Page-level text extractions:
+===+

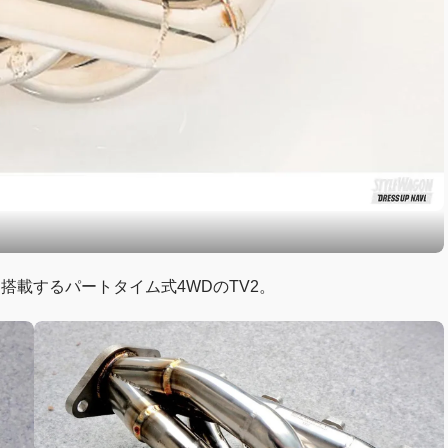
搭載するパートタイム式4WDのTV2。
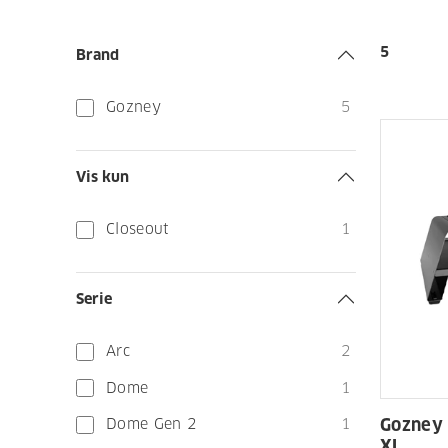
5
Brand
Gozney
5
Vis kun
Closeout
1
Serie
Arc
2
Dome
1
Dome Gen 2
1
Gozney 
XL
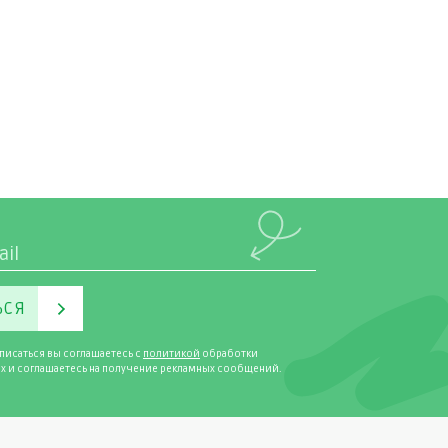
ЬСЯ
писаться вы соглашаетесь с
политикой
обработки
х и соглашаетесь на получение рекламных сообщений.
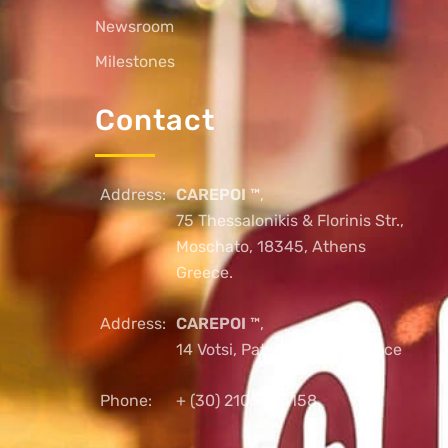
Newsroom
Milestones
Contact
Address:
CAREPOI ™
,
75 Thessalonikis & Florinis Str.,
Moschato, 18345, Athens
Greece.
Address:
CAREPOI ™
,
14 Votsi, Patras, 26221, Greece
Phone:
+ (30) 2103005158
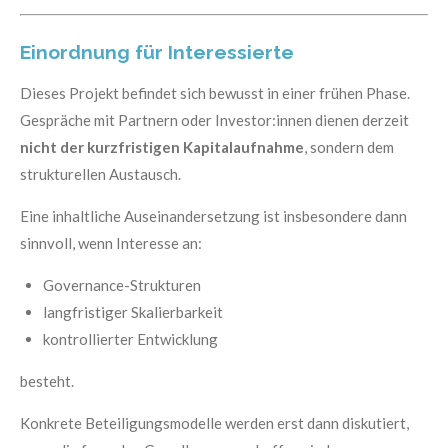
Einordnung für Interessierte
Dieses Projekt befindet sich bewusst in einer frühen Phase.
Gespräche mit Partnern oder Investor:innen dienen derzeit
nicht der kurzfristigen Kapitalaufnahme
, sondern dem
strukturellen Austausch.
Eine inhaltliche Auseinandersetzung ist insbesondere dann
sinnvoll, wenn Interesse an:
Governance-Strukturen
langfristiger Skalierbarkeit
kontrollierter Entwicklung
besteht.
Konkrete Beteiligungsmodelle werden erst dann diskutiert,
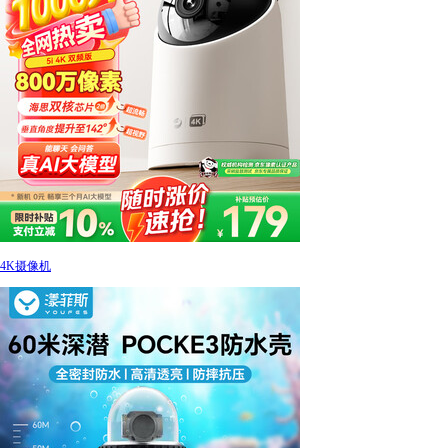
4K摄像机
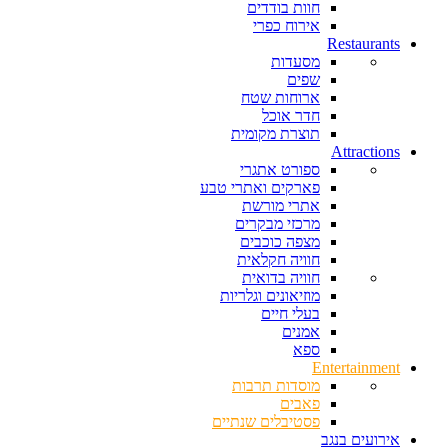
חוות בודדים
אירוח כפרי
Restaurants
מסעדות
שפים
ארוחות שטח
חדר אוכל
תוצרת מקומית
Attractions
ספורט אתגרי
פארקים ואתרי טבע
אתרי מורשת
מרכזי מבקרים
מצפה כוכבים
חוויה חקלאית
חוויה בדואית
מוזיאונים וגלריות
בעלי חיים
אמנים
ספא
Entertainment
מוסדות תרבות
פאבים
פסטיבלים שנתיים
אירועים בנגב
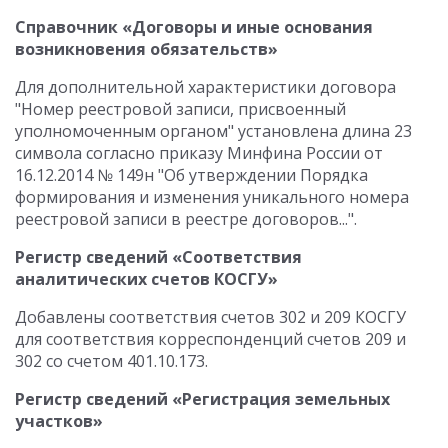
Справочник «Договоры и иные основания
возникновения обязательств»
Для дополнительной характеристики договора
"Номер реестровой записи, присвоенный
уполномоченным органом" установлена длина 23
символа согласно приказу Минфина России от
16.12.2014 № 149н "Об утверждении Порядка
формирования и изменения уникального номера
реестровой записи в реестре договоров...".
Регистр сведений «Соответствия
аналитических счетов КОСГУ»
Добавлены соответствия счетов 302 и 209 КОСГУ
для соответствия корреспонденций счетов 209 и
302 со счетом 401.10.173.
Регистр сведений «Регистрация земельных
участков»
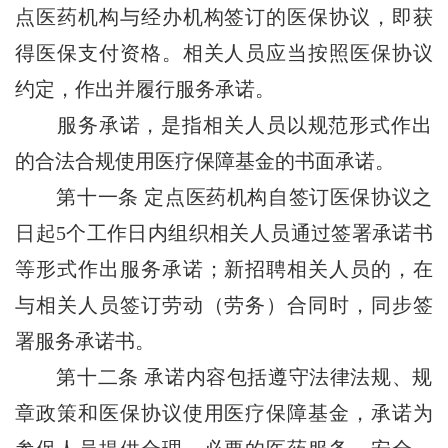
点医药机构与经办机构签订的医保协议，即获
得医保支付资格。相关人员应当按照医保协议
约定，作出并履行服务承诺。
服务承诺，是指相关人员以规范形式作出
的合法合规使用医疗保障基金的书面承诺。
第十一条
定点医药机构自签订医保协议之
日起5个工作日内组织相关人员通过签署承诺书
等形式作出服务承诺；新招聘相关人员的，在
与相关人员签订劳动（劳务）合同时，同步签
署服务承诺书。
第十二条
承诺内容包括遵守法律法规、规
章政策和医保协议使用医疗保障基金，承诺为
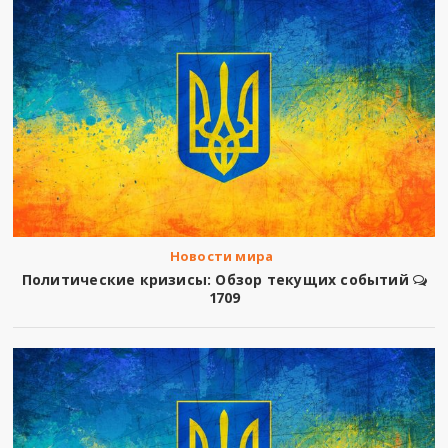
Новости мира
Политические кризисы: Обзор текущих событий
1709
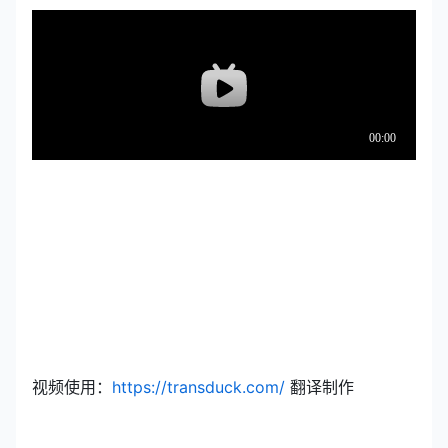
视频使用：
https://transduck.com/
翻译制作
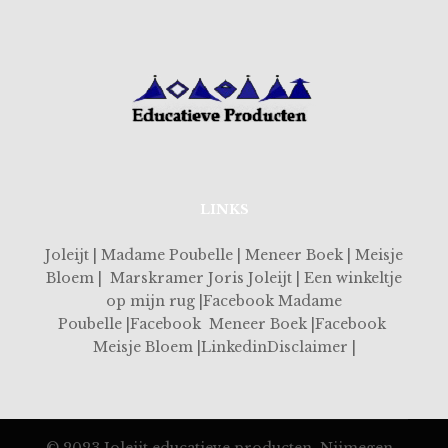
LINKS
Joleijt | Madame Poubelle | Meneer Boek | Meisje
Bloem | Marskramer Joris Joleijt | Een winkeltje
op mijn rug |Facebook Madame
Poubelle |Facebook Meneer Boek |Facebook
Meisje Bloem |LinkedinDisclaimer |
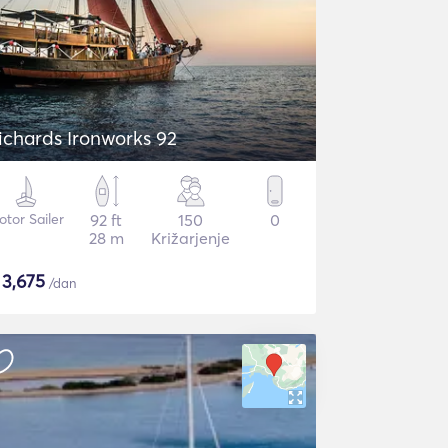
ichards Ironworks 92
tor Sailer
92 ft
150
0
28 m
Križarjenje
$
3,675
/dan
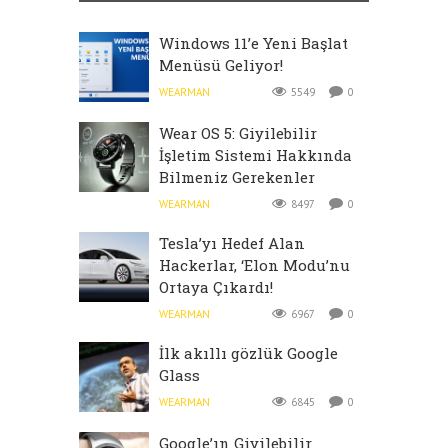
Windows 11’e Yeni Başlat
Menüsü Geliyor!
WEARMAN
5549
0
Wear OS 5: Giyilebilir
İşletim Sistemi Hakkında
Bilmeniz Gerekenler
WEARMAN
8497
0
Tesla’yı Hedef Alan
Hackerlar, ‘Elon Modu’nu
Ortaya Çıkardı!
WEARMAN
6967
0
İlk akıllı gözlük Google
Glass
WEARMAN
6845
0
Google’ın Giyilebilir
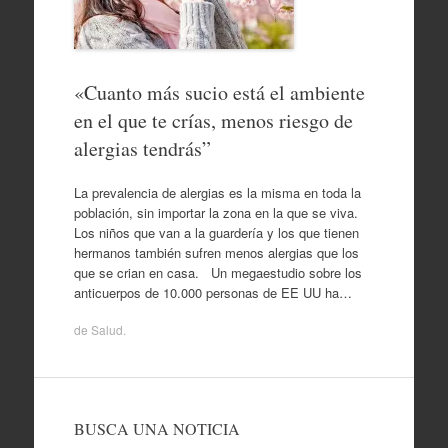
«Cuanto más sucio está el ambiente
en el que te crías, menos riesgo de
alergias tendrás”
La prevalencia de alergias es la misma en toda la
población, sin importar la zona en la que se viva.
Los niños que van a la guardería y los que tienen
hermanos también sufren menos alergias que los
que se crian en casa. Un megaestudio sobre los
anticuerpos de 10.000 personas de EE UU ha…
de
Salud
.
BUSCA UNA NOTICIA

+===+

→ WHAT YOU NEED TO DO:
Whenever a line in the records contains the word "КОСГУ", copy that line.

→ WRITTEN ANSWER:
аналитических счетов КОСГУ»
Добавлены соответствия счетов 302 и 209 КОСГУ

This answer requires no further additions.